At the threshold of the public power era, Seattle City Light developed the Skagit River Project, a three-dam hydropower project on the upper Skagit River. In 1926, City Light built the first Skagit River dam, Gorge Dam. Slightly upstream and the second to be constructed, Diablo Dam was the highest dam in the world at the time of its completion in 1930. Finally and farthest upstream, Ross Dam was completed in 1949, creating a 24-mile reservoir that extends 1.5 miles over the Canadian border. On average, Ross Lake is more than a mile wide. None of the Skagit dams has fish passage facilities. Scientific studies show that the Gorge Reach of the Skagit was the highest point salmon could historically reach. Downstream of these dams, the Skagit is unimpeded.
Beginning in 1968, Seattle City Light publicly planned changes to the Skagit River Project, including raising the height of Ross Dam from 540 feet to 665 feet (see sidebar). As its 1927 license was set to expire, City Light filed for a new license from the Federal Energy Regulatory Commission (FERC) in 1977. At the same time, FERC initiated a separate proceeding to adjust dam releases and avoid an irreversible decline of the Skagit salmon stocks. The result of this proceeding was the 1981 Skagit Fisheries Agreement. The Agreement rewrote the flow regime for the lower 97 miles of the Skagit, improving conditions for salmon and setting the stage for licensing negotiations.
The Skagit compromise was a precedent-setting effort. In 1991, Seattle City Light filed a comprehensive set of settlement agreements addressing all environmental issues at the project.
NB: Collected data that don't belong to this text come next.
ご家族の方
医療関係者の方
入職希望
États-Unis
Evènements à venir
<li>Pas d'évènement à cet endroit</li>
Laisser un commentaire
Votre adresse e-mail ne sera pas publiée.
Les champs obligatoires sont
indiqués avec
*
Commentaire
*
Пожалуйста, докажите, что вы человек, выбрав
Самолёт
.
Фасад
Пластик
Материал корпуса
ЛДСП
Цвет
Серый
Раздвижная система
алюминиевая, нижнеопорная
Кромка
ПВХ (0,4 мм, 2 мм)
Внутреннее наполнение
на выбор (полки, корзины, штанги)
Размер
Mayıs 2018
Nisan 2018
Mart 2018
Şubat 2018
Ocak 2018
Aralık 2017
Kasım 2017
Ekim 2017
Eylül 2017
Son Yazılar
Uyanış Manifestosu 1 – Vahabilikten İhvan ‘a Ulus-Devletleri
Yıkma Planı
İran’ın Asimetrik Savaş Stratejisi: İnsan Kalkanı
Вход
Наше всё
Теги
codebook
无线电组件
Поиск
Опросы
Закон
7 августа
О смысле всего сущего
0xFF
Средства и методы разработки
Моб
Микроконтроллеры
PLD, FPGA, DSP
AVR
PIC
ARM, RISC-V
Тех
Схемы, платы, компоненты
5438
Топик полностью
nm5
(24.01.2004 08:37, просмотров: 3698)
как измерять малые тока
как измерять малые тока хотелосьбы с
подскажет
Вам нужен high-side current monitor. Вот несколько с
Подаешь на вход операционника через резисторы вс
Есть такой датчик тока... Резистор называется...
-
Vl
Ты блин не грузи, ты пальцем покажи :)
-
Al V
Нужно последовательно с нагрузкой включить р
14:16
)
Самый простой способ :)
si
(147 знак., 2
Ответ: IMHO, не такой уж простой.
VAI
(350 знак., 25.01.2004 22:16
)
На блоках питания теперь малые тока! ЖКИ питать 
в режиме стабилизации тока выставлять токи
Cultural settlements with tribes were filed in 1993. FERC ultimately accepted all of the settlements into a new license, effective in 1995. At that time, a comprehensive suite of settlements resolving all issues with all parties was a novel approach to hydropower licensing.
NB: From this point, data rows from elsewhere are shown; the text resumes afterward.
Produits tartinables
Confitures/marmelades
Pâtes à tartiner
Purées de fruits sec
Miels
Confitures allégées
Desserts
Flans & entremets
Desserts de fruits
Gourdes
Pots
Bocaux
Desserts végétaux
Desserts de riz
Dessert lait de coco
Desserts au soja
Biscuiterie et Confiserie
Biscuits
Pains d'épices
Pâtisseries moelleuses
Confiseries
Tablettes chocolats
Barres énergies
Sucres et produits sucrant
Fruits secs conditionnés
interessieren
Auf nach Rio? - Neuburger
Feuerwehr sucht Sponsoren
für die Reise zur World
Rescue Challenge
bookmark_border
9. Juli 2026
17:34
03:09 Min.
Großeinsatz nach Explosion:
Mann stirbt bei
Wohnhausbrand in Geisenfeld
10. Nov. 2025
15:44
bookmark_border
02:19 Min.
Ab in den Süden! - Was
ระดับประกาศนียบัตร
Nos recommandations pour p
As a part of the Fisheries Agreement, flows from Gorge Powerhouse were modified with a focus on the 25 miles immediately downstream of the powerhouse. This reach holds the largest number of spawning chinook salmon, chum salmon, and pink salmon in the basin. Seattle City Light must ramp down its generating flows, rather than drop the river level suddenly. It also must steadily release minimum flows that are 150% higher than previous minimums, varying seasonally and annually to reflect more natural conditions. Throughout the period of the license, Seattle City Light must test the response of fish populations and the habitat availability for spawning and rearing under the new flows, and make ongoing changes to protect Skagit River salmon.
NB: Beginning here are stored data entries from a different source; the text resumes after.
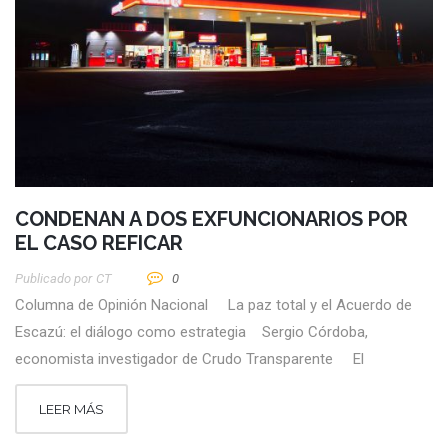
CONDENAN A DOS EXFUNCIONARIOS POR
EL CASO REFICAR
Publicado por
CT
0
Columna de Opinión Nacional La paz total y el Acuerdo de
Escazú: el diálogo como estrategia Sergio Córdoba,
economista investigador de Crudo Transparente El
LEER MÁS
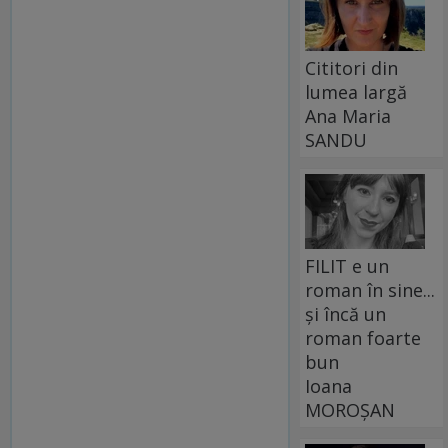
Cititori din
lumea largă
Ana Maria
SANDU
FILIT e un
roman în sine...
și încă un
roman foarte
bun
Ioana
MOROȘAN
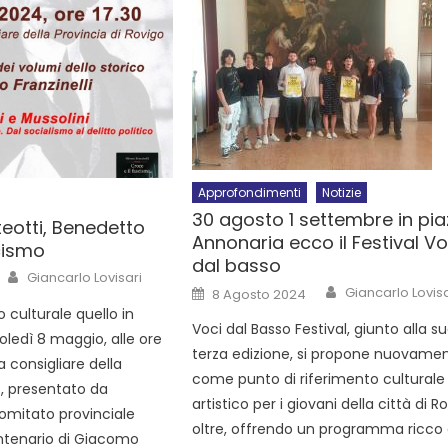
Approfondimenti
Notizie
30 agosto 1 settembre in pi
otti, Benedetto
Annonaria ecco il Festival Vo
cismo
dal basso
Giancarlo Lovisari
Giancarlo Lovisa
8 Agosto 2024
culturale quello in
Voci dal Basso Festival, giunto alla s
edì 8 maggio, alle ore
terza edizione, si propone nuovame
la consigliare della
come punto di riferimento culturale
o, presentato da
artistico per i giovani della città di R
Comitato provinciale
oltre, offrendo un programma ricco d
entenario di Giacomo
Under the settlement, Seattle City Light contributed to the construction and operations of the North Cascades Environmental Learning Center. Opened in 2005, the Center occupies a portion of the site of the old Diablo Lake Resort. Today the Center provides a home for the North Cascades Institute, dedicated to environmental education and connecting people to the landscape and ecology of the North Cascades.
To mitigate for the project’s footprint, City Light dedicated $17 million to land acquisition and management in order to offset the impact of the project on wildlife habitat in the Skagit River watershed, in particular eagle and elk habitat. As of 2008, ninety-four percent of the fund has been spent, and over 8,260 acres have been acquired. Half of this acreage is in the Skagit and Sauk River watersheds. The other half is in the South Fork Nooksack River watershed, a precedent- setting example of using mitigation funds to invest in habitat in a nearby watershed as high-value mitigation for habitat lost to hydropower development.